The world as seen by Jose Guerrero is a world full of injustice and violence, a gritty and reeling place where people nonetheless rise up in resistance, solidarity and joy; where even death itself is vanquished by the grinning skeletal calaveras who continue celebrating life on the other side.

A print entitled "Chile con Carne" from Guerrero's exhibition. ,Jose Guerrero

[Reprinted with permission from In These Times. All rights reserved.]

Enter Prospectus Gallery in Chicago’s Pilsen neighborhood—a longtime bastion of immigrant rights and community activism—and you enter the world as seen by Jose Guerrero.

It is a world full of injustice and violence, a gritty and reeling place where people nonetheless rise up in resistance, solidarity and joy; where even death itself is vanquished by the grinning skeletal calaveras who continue celebrating life on the other side.

For four decades Guerrero has been a well-known and well-loved artist here, a prolific print-maker who also painted murals, taught print-making to adults and kids and led thousands of visitors and college students from around the country on tours of the murals, with the outfit Pilsen Mural Tours that he started in 1985.
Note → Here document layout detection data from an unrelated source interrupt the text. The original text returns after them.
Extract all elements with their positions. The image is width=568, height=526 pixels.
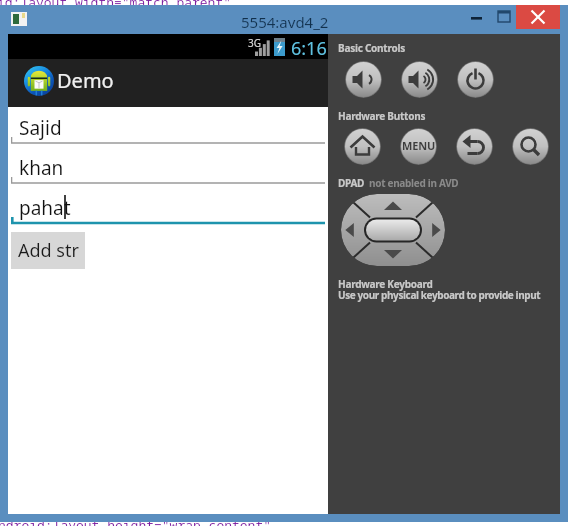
- button[interactable]: D-pad: [341, 194, 445, 266]
- button[interactable]: Close: [516, 5, 560, 29]
- button[interactable]: Add str: [11, 232, 85, 269]
- staticText: not enabled in AVD: [369, 176, 459, 190]
- button[interactable]: Volume down: [345, 61, 382, 98]
- staticText: 5554:avd4_2: [241, 12, 329, 32]
- staticText: MENU: [402, 138, 435, 153]
- button[interactable]: Minimize: [456, 5, 496, 29]
- button[interactable]: Menu: [400, 128, 437, 165]
- button[interactable]: Sajid: [8, 111, 328, 149]
- staticText: DPAD: [338, 176, 365, 190]
- staticText: Demo: [57, 67, 114, 94]
- staticText: 3G: [248, 36, 261, 50]
- button[interactable]: Maximize: [486, 5, 516, 29]
- staticText: khan: [19, 155, 64, 181]
- button[interactable]: Volume up: [401, 61, 438, 98]
- button[interactable]: Search: [512, 128, 549, 165]
- staticText: id:layout_width="match_parent": [0, 0, 232, 11]
- staticText: Use your physical keyboard to provide in…: [338, 288, 568, 302]
- button[interactable]: khan: [8, 151, 328, 189]
- button[interactable]: Power: [457, 61, 494, 98]
- staticText: Add str: [18, 238, 79, 263]
- staticText: 6:16: [291, 36, 327, 61]
- button[interactable]: Back: [456, 128, 493, 165]
- button[interactable]: Home: [344, 128, 381, 165]
- button[interactable]: pahat: [8, 191, 328, 229]
- staticText: Basic Controls: [338, 41, 405, 55]
- staticText: Hardware Buttons: [338, 109, 426, 123]
- staticText: ndroid:layout_height="wrap_content": [0, 516, 272, 526]
- staticText: pahat: [19, 195, 71, 221]
- staticText: Sajid: [19, 115, 62, 141]
- staticText: Hardware Keyboard: [338, 277, 433, 291]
The retrospective, organized by Prospectus director Israel Hernandez, shows Guerrero’s world view, his deep roots in the neighborhood and the way he places local struggles for justice, survival and dignity in a larger context sweeping across the globe and across time. Guerrero’s work celebrates regular people—workers, women, immigrants—oppressed by the evils of capitalism, racism and greed but tirelessly fighting back, defiant and oftentimes victorious in their vision of a better world.

The crowd who filled the gallery on opening night May 8 showed how many people from diverse walks of life have been touched by the work and leadership of Guerrero, along with his wife Margaret.

While Guerrero’s politics are bold and radical, his demeanor is soft-spoken and full of mischievous and sometimes endearingly corny humor. Being around him, one feels that perhaps the greatest insult to the forces that would humiliate and exploit is to laugh at them.

Many of the prints at Prospectus feature Pilsen, which has been the cradle of movements including the massive immigrants marches of 2006-2007—and has also become in recent years a symbol of gentrification. Guerrero’s works showcase familiar and significant neighborhood landmarks and characters like Thalia Hall, the one-time Bohemian social club now home to an upscale restaurant and concert venue; or local artist Marcos Raya and the slouching drunken dog that is his alter-ego; or the many hardscrabble cantinas and small eateries that have fallen by the wayside as the rents in the neighborhood have gone up.

Guerrero’s work has long explicitly highlighted anti-gentrification movements. His prints and his murals have featured protests against displacement; emphatic picket signs and banners declaring that the eloteros (pushcart vendors), mothers, day laborers and other stalwarts of the neighborhood will not be moved; and decrying the real estate agents and money-grubbing landlords who put profit before people.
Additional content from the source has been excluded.